Reporter: Barratut Taqiyyah, Reuters | Editor: Barratut Taqiyyah Rafie
BEIJING. Sengketa wilayah antara dua negara dengan perekonomian terbesar di Asia kian meruncing. Hari ini (17/9), sejumlah perusahaan utama Jepang memilih untuk menutup pabriknya di China. Pemerintah Jepang mengimbau agar warganya untuk tetap tinggal di rumah pada hari ini. Sebab, aksi protes terhadap Jepang semakin meluas. Hal ini bahkan mengancam hubungan perdagangan antar kedua negara.
Aksi protes anti-Jepang di China pada akhir pekan lalu masih terus berlangsung. Bahkan, sejumlah perusahaan Jepang ternama seperti Toyota dan Honda menjadi bulan-bulanan massa yang marah. Tak heran sejumlah media massa China mengingatkan bahwa hubungan perdagangan antar kedua negara tengah berada di ujung tanduk.
"Saya tidak akan keluar hari ini dan saya meminta pacar saya yang merupakan orang China untuk menemani saya sepanjang hari," jelas Sayo Morimoto, wanita 29 tahun lulusan universitas di Shenzhen.
Hal senada juga diungkapkan oleh Kayo Kubo, seorang ibu rumah tangga yang tinggal di kota Suzhou, China Timur. Dia bilang, keluarga kecilnya dan sejumlah pekerja ekspatriat Jepang tidak akan keluar rumah seiring dengan gejolak anti Jepang di sejumlah kota di Negeri Panda itu.

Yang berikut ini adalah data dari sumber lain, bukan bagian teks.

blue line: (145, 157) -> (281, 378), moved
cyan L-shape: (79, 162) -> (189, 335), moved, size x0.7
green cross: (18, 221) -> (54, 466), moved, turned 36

"Banyak sekali orang yang marah. Saya tidak pernah menyaksikan hal semacam ini sebelumnya. Saya sangat takut," jelas Kayo.

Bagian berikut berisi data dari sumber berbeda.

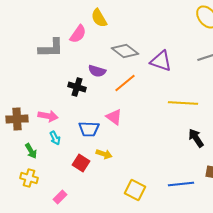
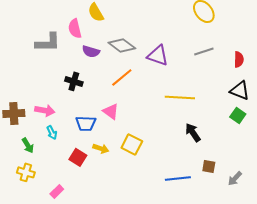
pink semicircle: (78, 34) -> (75, 28), turned 132
purple semicircle: (97, 71) -> (91, 51), moved
yellow square: (135, 190) -> (132, 144), moved

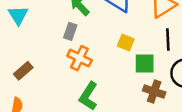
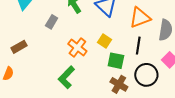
gray rectangle: (70, 31) -> (52, 22), moved
orange cross: (80, 58) -> (77, 48), moved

Sekadar informasi, Ketegangan antara dua negara dengan perekonomian besar di Asia ini memang semakin memuncak setelah pemerintahan PM Jepang Yoshihiko Noda menyatakan pada pekan lalu niatannya untuk membeli pulau sengketa dari perusahaan swasta asal Jepang. Hal ini mendorong China untuk menyiagakan kapal perang milik pemerintah dekat pulau yang dinamakan Senkaku oleh Jepang dan Diaoyu oleh China itu.
Sengketa tersebut muncul karena kedua negara tegah bergulat dengan perlambatan ekonomi global. Sedangkan China saat ini tengah mempersiapkan suksesi kepemimpinan yang dilakukan sekali dalam satu dekade.